Rhoda hastened to say that perhaps it was her father’s carriage he had heard, as he had had to make a night trip. Charlotte, chancing to look at her sister as Delavan asked his question, thought that Rhoda started and changed color ever so little. Immediately her alert mind began to wonder why, and she fixed her eyes sharply upon her sister’s face. Rhoda felt her gaze and endeavored to change the subject quickly in order to ward off the insistent questions which it would be like Charlotte to begin to ask. But at that moment Bully Brooks came unexpectedly to her assistance. Passing under her chair he emerged from beneath her skirt and playfully leaped at a bit of string on the floor. Charlotte saw him and, remembering certain kittenish tricks which he had not yet grown too old to play beneath her own hoopskirts, she smiled knowingly at her sister and dropped the subject from her thought.
Later in the day Jefferson Delavan took his departure, and under his escort Mrs. Ware and Charlotte went down the river to Cincinnati. Since their argument on election day Rhoda had given him no opportunity to renew his love siege. Nevertheless, her heart was like lead in her breast, now that he was really going, and she was afraid to trust herself alone with him lest she would find herself saying, “Stay, oh, stay a little longer!” And yet she felt relief at the thought that the dear torment would now be lessened, glad that she might rest from the keener strife within herself that his presence provoked.
When he bade her good-by he held her hand closely and said, “We’ve not spoken the last word yet, Rhoda Ware! I’m coming again some day,—though I hope I won’t be exploded into your house the next time!”
Her eyes were serious upon his face, but she felt her cheeks growing warmer with the pressure of his hand. She told herself that she ought to withdraw her own, but afterwards she knew that she had not even tried to take it out of his clasp. “You’d better not come,” she said gravely. “What is the use?”
“But at least I may come—to see your mother!” he exclaimed, smiling, and an answering ripple of mirth drove the gravity from her countenance.
It was nearly a week after the state elections before it was known certainly that the Democratic ticket in Pennsylvania had won, by a narrow margin, over the candidates upon whom the three other parties had united. Rhoda listened as her father, Hardaker, and the two Kimballs discussed the result. They were gathered around a cheerful blaze in the sitting-room fireplace, for the evenings had grown chill. Her mother and Charlotte had not yet returned.
“Oh, we’ve lost,” said Dr. Ware calmly, “and among ourselves we may as well admit it, though of course we’ll keep up a hopeful appearance in public.”

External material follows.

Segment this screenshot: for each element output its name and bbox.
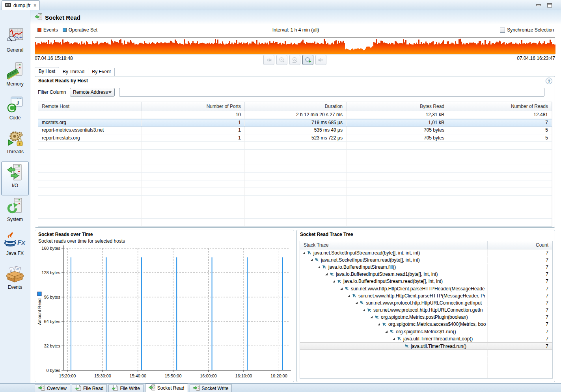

But Hardaker was more buoyant. “There’s hope yet,” he insisted. “Pennsylvania has always reversed her state victory at a following presidential election. And there’s no reason to suppose that she’ll do otherwise this time. I still believe we’re going to win.”
Rhoda saw her father suddenly compress his lips and throw a quick glance around their little circle. “To tell the truth,” he said slowly in a low tone, “just here among ourselves, though I wouldn’t admit it outside, I hope we are defeated this time.”
The rest started with surprise and Walter Kimball exclaimed, “For God’s sake, Dr. Ware! What do you mean?”